The Art of Data Science: Chapter One
Hello!
Welcome to the first edition of the “Art of data science” newsletter. The name of the newsletter is possibly self-explanatory - deriving insights from data, big or small, is both an art and a science. The science part of getting insight has gone mainstream already, and term “data science” has been in popular imagination for a few years now. The art bit, however, is yet to get there, and is unlikely to unless there is a massive backlash against “data science” in the coming years. The title of the newsletter tries to capture the relative positions of the art and science of data analysis in popular imagination.
Anyway, it’s been more than eight years since the then Google Chief Economist Hal Varian proclaimed that the sexiest job of the next ten years would be that of the statistician. “The ability to take data—to be able to understand it, to process it, to extract value from it, to visualize it, to communicate it—that’s going to be a hugely important skill in the next decades”, he mentioned in an interview with the McKinsey Quarterly.
Note that Varian did not use the term “data scientist” - that came from a Harvard Business Review article by Thomas Davenport and DJ Patil - but it is possible that if he were aware of the phrase, he might have used it to describe the job he was talking about.
Anyway, in the following eight years, the phrase has taken a life of its own. Like descriptions of related professions such as “analytics” and “quant”, the phrases “data science” and “data scientist” have also much abused. While some people use them to describe people who use and manipulate data in any means, others apply a far more restrictive usage of the term, using it interchangeably with “machine learning” (another much-abused term).
I personally like to interpret the term in a more broad sense, more like what Varian had described the “sexiest job” would be.
Programming Languages
For quite a few years now I’ve done most of my data work using R. I was introduced to it by Andrew Gelman’s excellent blog on statistical modelling some eight or nine years ago. It is open source, and has excellent tools available to “do gymnastics with data”, to paraphrase what a high school teacher had once said.
More recently, though, I’ve been recommended Python by several friends and acquaintances, and when a client requested me to use that language, since most of the rest of their code base is in Python, it seemed like a great opportunity to try and learn the language.
Different programming languages evolve differently, as they would have been created to solve a particular problem, and then expand in scope to provide other functionality. This differential evolution among languages implies that each language has been optimised for a particular set of things.
What this also implies is that as we move languages, things that we would have taken for granted in one language are either hard, or are not available in the other. R, for example, has a great graphics system, with both the native plotting function, and Hadley Wickham’s ggplot2 producing brilliant visualisations (PS: did you know that both R’s native plot tool and ggplot2 make it incredibly hard to produce pie charts?).
Python’s graphics, on the other hand, are underwhelming at best. There exists a popular library called matplotlib, but it is too damn verbose, especially for someone used to R graphics. There is a wrapper for it called Seaborn, but that, once again, is not flexible enough.
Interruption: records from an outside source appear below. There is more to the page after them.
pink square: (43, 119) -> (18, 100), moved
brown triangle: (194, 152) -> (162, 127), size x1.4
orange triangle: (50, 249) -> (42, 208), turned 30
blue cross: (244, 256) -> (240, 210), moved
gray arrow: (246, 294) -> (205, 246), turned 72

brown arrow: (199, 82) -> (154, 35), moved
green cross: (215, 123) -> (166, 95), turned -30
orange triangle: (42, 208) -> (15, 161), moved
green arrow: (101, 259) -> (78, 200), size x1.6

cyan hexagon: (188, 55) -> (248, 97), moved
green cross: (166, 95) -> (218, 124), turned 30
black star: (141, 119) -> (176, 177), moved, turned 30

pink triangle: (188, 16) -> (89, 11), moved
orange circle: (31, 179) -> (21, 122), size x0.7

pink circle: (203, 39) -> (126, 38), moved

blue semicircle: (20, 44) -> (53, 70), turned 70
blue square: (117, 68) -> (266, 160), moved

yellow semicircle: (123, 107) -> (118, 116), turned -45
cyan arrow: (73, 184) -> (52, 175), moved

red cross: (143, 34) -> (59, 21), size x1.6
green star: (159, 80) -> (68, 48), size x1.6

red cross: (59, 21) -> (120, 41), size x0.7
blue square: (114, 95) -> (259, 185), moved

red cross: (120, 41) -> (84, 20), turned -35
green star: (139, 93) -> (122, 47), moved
Thankfully, I recently stumbled upon ggplot2 for python! Someone seems to have got frustrated enough with python’s plotting tools that they decided to replicate ggplot2 here.
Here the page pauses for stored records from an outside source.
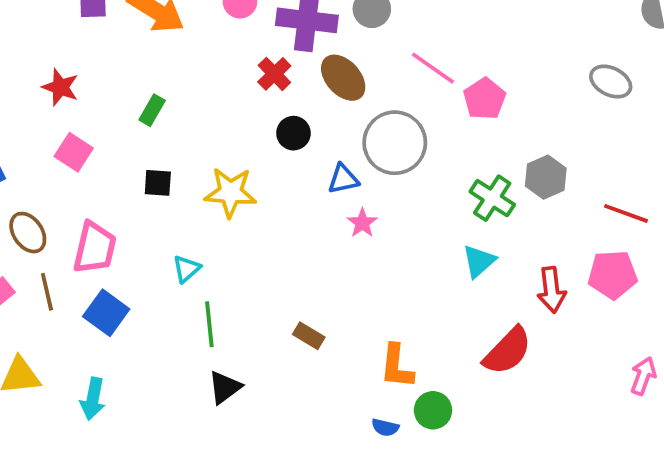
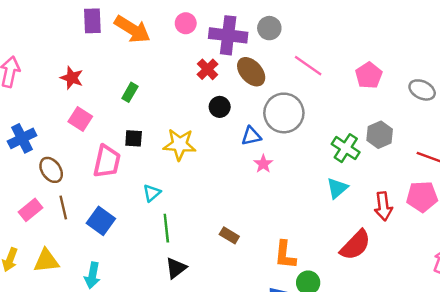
gray ellipse: (611, 82) -> (422, 90), moved
pink pentagon: (485, 99) -> (369, 75), moved
pink trapezoid: (95, 248) -> (107, 161), moved

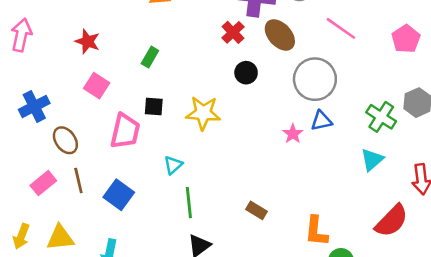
blue triangle: (251, 136) -> (321, 121), moved

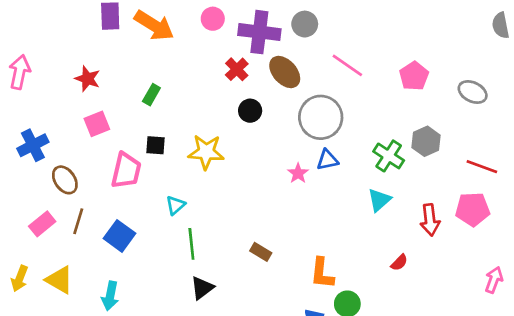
pink square: (97, 86) -> (97, 124), turned 35
brown line: (78, 181) -> (78, 221), turned 30
red semicircle: (392, 221) -> (399, 263), size x0.5
yellow triangle: (60, 238) -> (60, 280), turned 36

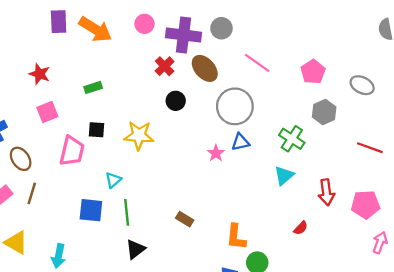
green rectangle: (151, 95) -> (93, 87), turned 42
gray hexagon: (426, 141) -> (324, 112), moved
pink pentagon: (473, 209) -> (365, 205), moved
blue square: (119, 236) -> (91, 210), moved, turned -30

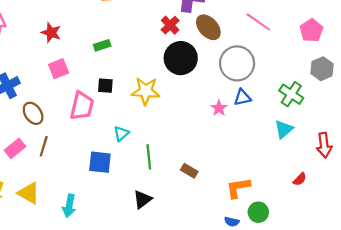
black circle: (176, 101) -> (181, 58), size x1.8
green line: (127, 212) -> (149, 157), moved
orange L-shape: (236, 237) -> (238, 188), turned 75

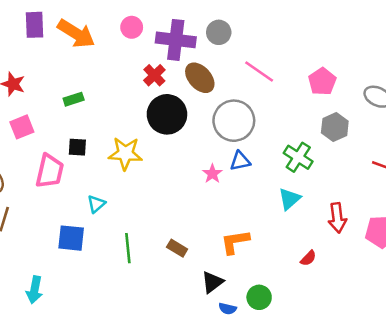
green line: (149, 157) -> (128, 248), moved
orange L-shape: (238, 188) -> (235, 242), moved
black triangle: (142, 199) -> (212, 282), moved

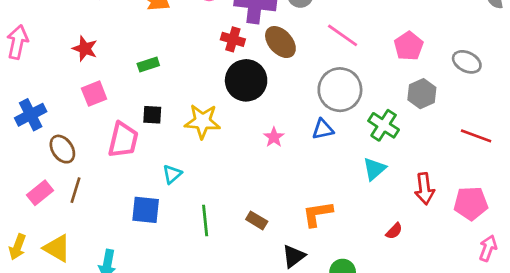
red cross: (154, 75) -> (233, 39), turned -30
gray circle: (234, 121) -> (340, 90), moved
pink star: (212, 174) -> (274, 137), moved

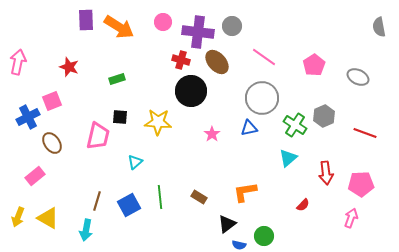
pink square: (94, 94) -> (52, 101), moved
gray hexagon: (422, 94) -> (324, 116), moved
brown line: (76, 190) -> (97, 201), moved
blue square: (146, 210) -> (129, 205), moved, turned -35
pink arrow: (488, 248) -> (351, 218), moved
And then I realised that Python’s graphics output is not as malleable as R’s. It seems hard, for example to directly copy the graphics output on to the clipboard (I’ve been screenshotting shamelessly). I’ve also not figured out a way to send multiple plots into a PDF (an extremely useful tool when you’re trying to simultaneously visualise multiple relationships).
It’s not only with graphics - other manipulations I’d taken for granted with R are hard to do in Python. To take an example, in Python, assigning a value to a subset of elements of an array or data frame triggers a warning! And accessing subsets of data frames in the first place is not straightforward, with three notations available for it (direct, loc and iloc).
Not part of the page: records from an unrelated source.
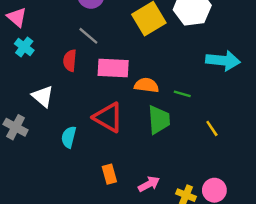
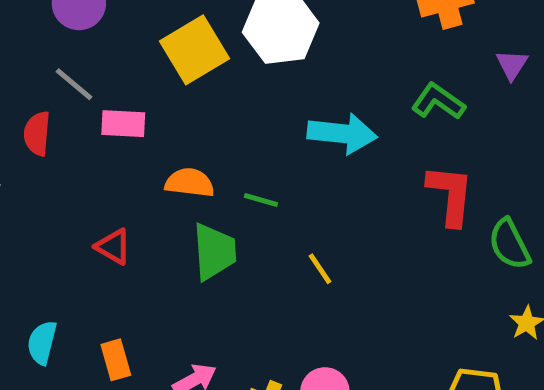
pink rectangle: (113, 68) -> (123, 124), moved, size x0.7
red triangle: (108, 117) -> (113, 247), size x0.6
cyan semicircle: (69, 137) -> (42, 343), moved

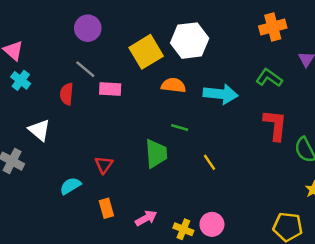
orange semicircle: (190, 183) -> (173, 85), moved
red triangle: (113, 247) -> (104, 165), moved, turned 36
cyan semicircle: (42, 343) -> (70, 186), moved, turned 45

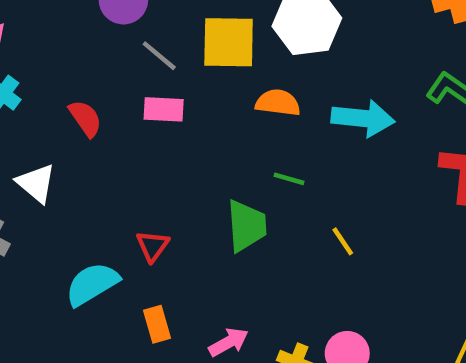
yellow square: (146, 52) -> (229, 42), turned 32
gray line: (85, 69) -> (159, 56), moved
red semicircle: (67, 94) -> (85, 118), turned 140
cyan semicircle: (70, 186) -> (92, 284), size x1.4

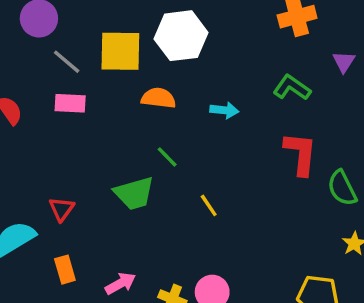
cyan arrow: (363, 118) -> (224, 110), size x0.6
green line: (289, 179) -> (167, 157), turned 30
green trapezoid: (246, 226) -> (134, 193), turned 78

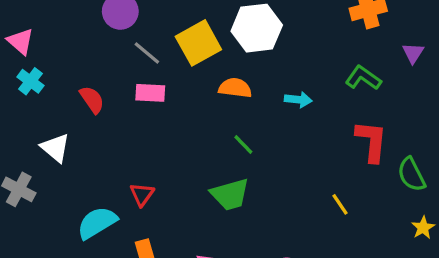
yellow square: (120, 51) -> (198, 43), turned -30
green trapezoid: (134, 193) -> (230, 194), moved
yellow line: (209, 205) -> (340, 204), moved

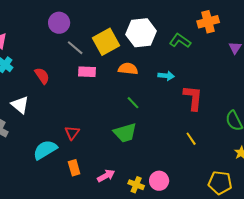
green L-shape: (363, 78) -> (180, 41), moved
pink rectangle: (150, 93) -> (87, 72), moved
red L-shape: (372, 141) -> (193, 98), moved

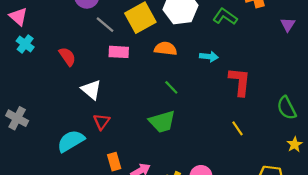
white triangle: (20, 105) -> (91, 90), moved
orange rectangle: (74, 168) -> (114, 162), moved

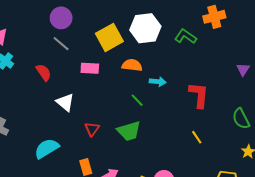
gray line: (105, 25) -> (61, 44), moved
purple triangle: (288, 25) -> (243, 69), moved
cyan arrow: (209, 57) -> (158, 82), moved
red triangle: (102, 122) -> (92, 129), moved

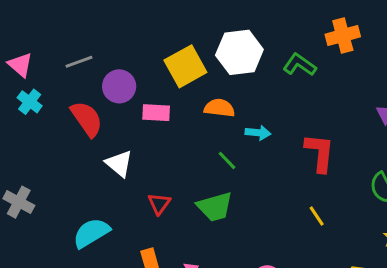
purple circle: (61, 18) -> (119, 86), moved
gray line: (61, 44) -> (79, 62), moved, turned -60
red semicircle: (44, 72) -> (87, 119), size x1.4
An then when you think of how these languages evolved, it helps you understand the bugs and features of languages. R was initially developed as a statistical software, and has later evolved into a programming language that we can code in. Python started as a programming language, and the numerical (numpy), scientific (scipy) and statistical analysis stuff (pandas) came only later. That possibly explains why Python can be frustrating for someone who wants to exclusively use it for data manipulations.
In any case, during my frequent episodes where I get trying to do a seemingly simple thing in Python, and discover it’s not that easy after all, I start wondering why so many people who do heavy data work use python. And then I remind myself that Python lets you do…
Machine learning in Three Lines of Code
Yes, you read that right. Any machine learning technique, be it a straight forward regression or a rather complicate support vector machine, can be coded in Python using just three lines of code. Of course, you need to organise and prepare the data first. You need to separate out the independent and dependent variables. Categorical variables need to be converted into a set of dummy numerical variables. You need to divide the data set into training and test datasets (in machine learning, that’s how you test the effectiveness of your model, and avoid overfitting).
But once you’ve done all this, it’s simply three lines of code. Let’s say my independent variables are in a matrix called X, and dependent variables in a vector y (standard nomenclature). In order to invoke a decision tree (say), all I need to do is:
from sklearn import tree
model = tree.DecisionTreeClassifier()
model.fit(X,y)
That’s all! If I need to use a Neural Network, the code will be something like:
from sklearn import linear_model as sklm
model = sklm.Perceptron(n_iter=10)
model.fit(X,y)
It’s as simple as that. Even Google TensorFlow, which helps you use Deep Learning (more on that another day), and is available as an open source software, can be similarly invoked using three similar lines of code!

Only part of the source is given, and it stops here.